OTTAWA -- Chief Justice Beverley McLachlin says, since the 1970s, Canada has made a great deal of progress in how it deals with sexual assault cases.

McLachlin, who started her career as a lawyer in Alberta and British Columbia in the early 1970s, says judges attitudes toward sexual assault complainants has improved.

"We still see the odd case of inappropriate behaviour and it's dealt with, as appropriate, through the complaints process," McLachlin said during a question and answer session with reporters in Ottawa on Thursday morning.

"But, anecdotally, I can tell you that as a young woman starting to practice in the early 70s, there was a lot more inappropriate conduct with this kind of case, a lot more sexual innuendo and that kind of thing than there is now."

McLachlin said it's a diminishing problem and that's a good news story.

"We've made a great deal of progress in sensitizing all levels of society, prosecutors, judges included, into the inappropriateness, and to recognize sexual biases."

Last month, an Alberta judge tore apart the ruling of a lower court judge who ruled that an assault victim hadn't communicated her lack of consent clearly enough. The lower court judge ruled in part that, because the young woman later laughed off the incident by texting a smiley-face emoji to a friend, she hadn't clearly communicated her discomfort with her assailant's advances.

Alberta Court of Queen's Bench Justice J.E. Topolniski said in her ruling that provincial court Judge Michael Savaryn erred in interpreting and applying the law of consent, which she said was "not a difficult concept."

It was reminiscent of the case of Robin Camp, a judge who wondered, in a written ruling, why a sexual assault victim couldn't simply keep her knees together to protect herself from being raped. Camp made the ruling as a provincial court judge in Alberta, but was a Federal Court judge when the ruling surfaced.

Camp faces a Canadian Judicial Council inquiry next month to determine whether he should be removed from his job.

'Sexist, archaic notions'

The high-profile case of former radio host Jian Ghomeshi also raised concerns for women's advocates, who were unsatisfied he was found not guilty on four counts of sexual assault and one count of overcoming resistance by choking. Another charge was dropped in a plea deal. Ghomeshi was charged after the Toronto Star reported more than a dozen women alleged he assaulted them.

McLachlin says there were changes made to the legal system in the 1970s and 1980s to reform how sexual assault cases are handled and said those who are dissatisfied need to discuss the issue with their MP or with Justice Minister Jody Wilson-Raybould.

"The criminal code sets out in great detail how these trials are to be conducted," McLachlin said.

"Judges are obliged to work in the system they have. Concerns about this really lie within the domain of Parliament," she added.

One in three Canadian women will experience some form of sexual violence in their lifetime, according to the Ontario Coalition of Rape Crisis Centres.

Julie Lalonde, project manager of Ontario's Draw the Line campaign, says the justice system may have improved since the 1970s, but that's not good enough.
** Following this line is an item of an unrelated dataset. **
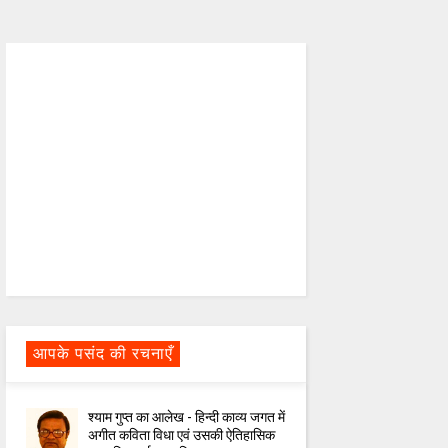
आपके पसंद की रचनाएँ
श्याम गुप्त का आलेख - हिन्दी काव्य जगत में
अगीत कविता विधा एवं उसकी ऐतिहासिक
"That doesn't mean [things are] where we want them to be, and the only reason why they've gotten to where they are is because we've held them to account. So I think we need to continue to hold them to account to see an improvement," Lalonde said.

Lalonde pointed to a program in Ontario that focuses on training front-line law investigators in sexual assault cases with the goal of increasing reporting, saying the program is great but only the first step in a long process. The YWCA says only three out of every 1,000 sexual assaults in Canada result in a conviction.

"It ends at a trial," Lalonde said. "Nothing's going to change if the judges are the gatekeepers to justice and if judges adhere to these sexist, archaic notions of sexual violence."

"We're setting women up to fail time and time again and we're exerting all this energy to have it die at the top of the hierarchy."